The country's light, low sulphur crude oil is popular with U.S. and Asian buyers, but oil majors say uncertainty over changes in regulation in a proposed oil bill and insecurity in the onshore Niger Delta are holding back new investment.
"We expect within the next couple of months a marginal bid round will be announced. We hope a major bid round will follow before the end of the year," Diezani Alison-Madueke told reporters in an interview.
"Shell and Chevron (onshore licence renewals) are ... in the final stages now, those will definitely be out before the end of the year," she added.
Exxon Mobil signed 20-year oil licence renewals on Nigerian onshore assets producing around 550,000 bpd in February, but other oil majors are still negotiating terms with the government.
Some industry experts have questioned why licences are being renewed before parliament has passed the Petroleum Industry Bill (PIB), which will adjust terms on these types of contracts.
"It would have become slightly cumbersome to keep waiting on the PIB before the renewals," Alison-Madueke said in reply.
Nigeria's parliament is currently debating the PIB, a wide-ranging law which has been delayed for more than five years on disputes between oil firms and different arms of government.
If it becomes law, the bill should end years of regulatory uncertainty that has blocked billions of dollars of investment.

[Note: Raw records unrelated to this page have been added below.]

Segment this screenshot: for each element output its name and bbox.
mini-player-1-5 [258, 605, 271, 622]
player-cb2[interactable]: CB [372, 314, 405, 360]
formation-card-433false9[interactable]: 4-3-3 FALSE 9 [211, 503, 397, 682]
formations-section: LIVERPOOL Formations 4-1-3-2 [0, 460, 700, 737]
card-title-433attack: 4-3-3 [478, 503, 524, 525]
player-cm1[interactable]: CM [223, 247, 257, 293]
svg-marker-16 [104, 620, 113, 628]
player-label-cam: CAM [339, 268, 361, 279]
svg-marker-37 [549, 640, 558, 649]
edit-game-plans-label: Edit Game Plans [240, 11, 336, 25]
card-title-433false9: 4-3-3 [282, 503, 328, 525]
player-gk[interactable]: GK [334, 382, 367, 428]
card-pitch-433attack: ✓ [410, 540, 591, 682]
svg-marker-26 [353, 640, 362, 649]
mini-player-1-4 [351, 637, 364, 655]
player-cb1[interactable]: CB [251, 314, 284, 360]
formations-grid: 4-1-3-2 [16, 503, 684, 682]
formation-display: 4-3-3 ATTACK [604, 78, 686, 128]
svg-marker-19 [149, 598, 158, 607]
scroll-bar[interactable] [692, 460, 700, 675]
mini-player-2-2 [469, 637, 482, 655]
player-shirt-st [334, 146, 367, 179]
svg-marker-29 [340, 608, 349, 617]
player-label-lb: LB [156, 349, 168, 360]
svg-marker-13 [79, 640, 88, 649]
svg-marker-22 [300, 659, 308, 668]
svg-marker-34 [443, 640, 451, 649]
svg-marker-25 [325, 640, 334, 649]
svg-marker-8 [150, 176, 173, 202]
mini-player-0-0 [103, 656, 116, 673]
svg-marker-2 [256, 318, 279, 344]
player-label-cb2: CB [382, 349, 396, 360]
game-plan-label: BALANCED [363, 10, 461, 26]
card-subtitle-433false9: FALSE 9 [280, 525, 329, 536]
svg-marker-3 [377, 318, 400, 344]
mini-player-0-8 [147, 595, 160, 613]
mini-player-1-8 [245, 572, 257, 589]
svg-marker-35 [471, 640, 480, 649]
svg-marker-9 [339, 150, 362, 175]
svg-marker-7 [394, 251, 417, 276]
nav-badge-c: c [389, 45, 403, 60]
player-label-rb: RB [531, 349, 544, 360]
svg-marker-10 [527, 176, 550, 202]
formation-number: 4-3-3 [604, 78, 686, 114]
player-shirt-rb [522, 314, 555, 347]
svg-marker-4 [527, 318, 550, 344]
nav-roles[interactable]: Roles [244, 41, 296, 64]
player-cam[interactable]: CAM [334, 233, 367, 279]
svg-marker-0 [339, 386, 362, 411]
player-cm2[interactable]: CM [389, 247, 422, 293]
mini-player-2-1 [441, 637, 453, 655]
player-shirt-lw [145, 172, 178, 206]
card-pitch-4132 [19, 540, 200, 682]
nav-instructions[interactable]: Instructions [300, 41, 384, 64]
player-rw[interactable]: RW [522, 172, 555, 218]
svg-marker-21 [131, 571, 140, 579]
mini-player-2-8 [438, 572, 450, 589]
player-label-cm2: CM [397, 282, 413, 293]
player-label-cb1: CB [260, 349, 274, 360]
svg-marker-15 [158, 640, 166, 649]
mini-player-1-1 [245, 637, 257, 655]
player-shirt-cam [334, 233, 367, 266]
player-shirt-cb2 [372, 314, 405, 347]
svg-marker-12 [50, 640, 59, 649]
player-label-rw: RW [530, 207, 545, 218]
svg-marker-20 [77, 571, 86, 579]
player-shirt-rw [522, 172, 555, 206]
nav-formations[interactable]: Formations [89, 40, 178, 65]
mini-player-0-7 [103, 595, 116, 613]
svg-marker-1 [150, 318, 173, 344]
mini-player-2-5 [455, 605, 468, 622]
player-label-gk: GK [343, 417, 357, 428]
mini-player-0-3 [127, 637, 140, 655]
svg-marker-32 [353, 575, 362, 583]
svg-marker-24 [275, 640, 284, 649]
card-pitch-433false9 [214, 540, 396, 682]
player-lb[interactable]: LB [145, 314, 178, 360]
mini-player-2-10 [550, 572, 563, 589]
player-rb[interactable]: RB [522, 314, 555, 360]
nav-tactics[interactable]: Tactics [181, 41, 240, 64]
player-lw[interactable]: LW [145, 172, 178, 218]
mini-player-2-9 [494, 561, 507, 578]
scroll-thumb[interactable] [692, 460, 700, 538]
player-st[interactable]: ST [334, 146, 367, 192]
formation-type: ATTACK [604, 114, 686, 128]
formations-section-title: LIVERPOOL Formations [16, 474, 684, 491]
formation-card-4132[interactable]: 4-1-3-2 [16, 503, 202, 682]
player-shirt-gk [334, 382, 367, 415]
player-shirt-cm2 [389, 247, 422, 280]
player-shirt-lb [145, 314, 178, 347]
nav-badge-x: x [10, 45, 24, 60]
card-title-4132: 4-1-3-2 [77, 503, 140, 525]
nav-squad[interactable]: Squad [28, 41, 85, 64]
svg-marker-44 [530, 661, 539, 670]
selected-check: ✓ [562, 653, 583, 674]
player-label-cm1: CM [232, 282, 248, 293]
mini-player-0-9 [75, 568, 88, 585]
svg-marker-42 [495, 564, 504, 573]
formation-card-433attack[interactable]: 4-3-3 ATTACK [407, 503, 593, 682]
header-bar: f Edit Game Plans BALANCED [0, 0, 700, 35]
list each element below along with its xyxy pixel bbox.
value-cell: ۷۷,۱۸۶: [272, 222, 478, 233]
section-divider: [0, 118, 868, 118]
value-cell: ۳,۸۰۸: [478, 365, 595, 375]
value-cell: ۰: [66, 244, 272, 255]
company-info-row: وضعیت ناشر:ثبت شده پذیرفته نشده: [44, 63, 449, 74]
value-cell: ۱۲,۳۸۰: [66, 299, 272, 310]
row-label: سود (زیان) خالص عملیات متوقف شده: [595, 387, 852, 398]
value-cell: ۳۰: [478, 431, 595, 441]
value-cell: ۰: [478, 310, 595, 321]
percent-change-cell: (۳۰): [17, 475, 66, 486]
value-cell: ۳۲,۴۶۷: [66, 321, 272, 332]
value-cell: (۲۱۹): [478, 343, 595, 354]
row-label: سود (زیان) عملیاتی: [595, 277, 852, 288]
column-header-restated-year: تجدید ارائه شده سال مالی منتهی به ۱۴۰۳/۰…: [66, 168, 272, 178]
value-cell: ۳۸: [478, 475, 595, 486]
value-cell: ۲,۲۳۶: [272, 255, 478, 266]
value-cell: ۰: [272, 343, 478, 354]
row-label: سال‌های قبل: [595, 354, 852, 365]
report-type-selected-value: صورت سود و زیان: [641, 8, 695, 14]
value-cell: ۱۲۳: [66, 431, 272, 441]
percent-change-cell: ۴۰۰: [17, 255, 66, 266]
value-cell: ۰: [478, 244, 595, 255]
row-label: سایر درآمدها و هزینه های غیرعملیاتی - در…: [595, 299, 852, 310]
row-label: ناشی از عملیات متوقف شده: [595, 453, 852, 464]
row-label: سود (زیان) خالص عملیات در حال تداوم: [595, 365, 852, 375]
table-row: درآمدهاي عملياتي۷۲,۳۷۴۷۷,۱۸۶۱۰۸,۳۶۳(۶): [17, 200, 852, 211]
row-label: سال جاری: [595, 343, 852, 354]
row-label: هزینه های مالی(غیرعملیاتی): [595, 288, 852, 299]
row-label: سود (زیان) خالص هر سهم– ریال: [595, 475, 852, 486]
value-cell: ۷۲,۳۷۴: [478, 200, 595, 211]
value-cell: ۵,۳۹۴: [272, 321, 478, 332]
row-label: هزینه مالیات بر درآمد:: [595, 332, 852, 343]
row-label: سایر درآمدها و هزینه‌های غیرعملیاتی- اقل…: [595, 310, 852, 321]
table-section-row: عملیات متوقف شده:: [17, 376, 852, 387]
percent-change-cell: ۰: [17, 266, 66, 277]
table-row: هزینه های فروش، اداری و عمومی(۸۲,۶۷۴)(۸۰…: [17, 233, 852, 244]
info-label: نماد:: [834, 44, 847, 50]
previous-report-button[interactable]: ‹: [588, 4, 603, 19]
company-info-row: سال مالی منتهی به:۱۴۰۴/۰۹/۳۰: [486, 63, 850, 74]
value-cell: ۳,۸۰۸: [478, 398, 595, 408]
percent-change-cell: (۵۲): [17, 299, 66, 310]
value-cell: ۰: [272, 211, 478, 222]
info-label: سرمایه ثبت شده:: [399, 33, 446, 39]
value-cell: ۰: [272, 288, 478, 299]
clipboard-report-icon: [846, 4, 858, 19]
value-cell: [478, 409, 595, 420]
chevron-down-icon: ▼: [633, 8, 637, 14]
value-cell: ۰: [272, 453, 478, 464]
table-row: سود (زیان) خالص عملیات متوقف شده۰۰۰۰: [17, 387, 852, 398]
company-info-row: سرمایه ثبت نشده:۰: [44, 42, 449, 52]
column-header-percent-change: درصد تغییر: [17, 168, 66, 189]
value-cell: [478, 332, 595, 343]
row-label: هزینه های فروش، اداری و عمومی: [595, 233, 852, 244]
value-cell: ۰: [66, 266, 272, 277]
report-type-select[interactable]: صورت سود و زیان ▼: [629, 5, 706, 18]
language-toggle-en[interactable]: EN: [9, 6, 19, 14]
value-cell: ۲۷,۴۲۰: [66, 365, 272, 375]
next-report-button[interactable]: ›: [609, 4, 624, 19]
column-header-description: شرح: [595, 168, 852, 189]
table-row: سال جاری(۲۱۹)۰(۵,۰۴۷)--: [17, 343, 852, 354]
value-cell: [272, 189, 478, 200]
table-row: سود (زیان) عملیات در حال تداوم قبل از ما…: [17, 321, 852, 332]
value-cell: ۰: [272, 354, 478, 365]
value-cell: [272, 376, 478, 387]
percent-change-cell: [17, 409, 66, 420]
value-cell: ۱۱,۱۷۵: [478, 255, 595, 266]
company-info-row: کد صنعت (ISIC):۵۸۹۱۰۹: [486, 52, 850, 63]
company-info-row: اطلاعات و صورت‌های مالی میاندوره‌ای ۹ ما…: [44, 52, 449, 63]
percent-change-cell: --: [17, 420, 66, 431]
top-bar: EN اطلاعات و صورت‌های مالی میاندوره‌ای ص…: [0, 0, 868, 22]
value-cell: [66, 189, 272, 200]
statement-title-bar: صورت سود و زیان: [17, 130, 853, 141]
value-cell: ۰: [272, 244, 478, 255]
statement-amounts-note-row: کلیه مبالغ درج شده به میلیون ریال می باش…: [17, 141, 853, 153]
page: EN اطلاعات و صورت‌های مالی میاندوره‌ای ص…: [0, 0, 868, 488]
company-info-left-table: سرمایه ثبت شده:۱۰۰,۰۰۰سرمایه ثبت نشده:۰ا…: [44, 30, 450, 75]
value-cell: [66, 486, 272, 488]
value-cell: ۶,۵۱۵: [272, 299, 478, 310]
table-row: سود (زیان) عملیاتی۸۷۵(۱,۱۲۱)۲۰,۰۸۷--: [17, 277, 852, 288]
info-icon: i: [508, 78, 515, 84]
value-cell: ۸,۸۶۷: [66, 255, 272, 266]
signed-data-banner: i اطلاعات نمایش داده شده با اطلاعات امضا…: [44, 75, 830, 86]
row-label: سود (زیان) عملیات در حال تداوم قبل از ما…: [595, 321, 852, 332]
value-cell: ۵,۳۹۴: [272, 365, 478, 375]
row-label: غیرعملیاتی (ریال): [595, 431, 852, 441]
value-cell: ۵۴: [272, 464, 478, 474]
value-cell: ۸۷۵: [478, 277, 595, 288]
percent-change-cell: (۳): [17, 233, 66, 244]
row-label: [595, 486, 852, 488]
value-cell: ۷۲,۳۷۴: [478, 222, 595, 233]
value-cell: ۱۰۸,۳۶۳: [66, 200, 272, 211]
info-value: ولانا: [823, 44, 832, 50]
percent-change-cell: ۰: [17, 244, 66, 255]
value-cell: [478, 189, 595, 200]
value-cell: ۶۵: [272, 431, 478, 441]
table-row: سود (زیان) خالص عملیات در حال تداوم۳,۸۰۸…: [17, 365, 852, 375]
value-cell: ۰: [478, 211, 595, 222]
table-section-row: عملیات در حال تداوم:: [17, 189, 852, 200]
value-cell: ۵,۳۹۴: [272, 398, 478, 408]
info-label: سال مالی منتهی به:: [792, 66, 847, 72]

Foreign oil majors, including Shell and Exxon, have said the tax terms in the current version of the PIB would make exploration deep offshore, which is the key to growing Nigeria's oil and gas output and reserves, non-viable.
"I think it is very difficult in general if you have been receiving a certain level of profit over quite a long period of time, to adjust to a slightly lower level of profitability," Alison-Madueke said of the oil majors' complaints.
"We went over these terms several times ... we kept ourselves competitive," she added.
She said after the changes were made in the PIB, Nigeria's "government take" on offshore projects would increase by 10 percent to 73 percent, lower than in rival producers Angola, Norway and Indonesia.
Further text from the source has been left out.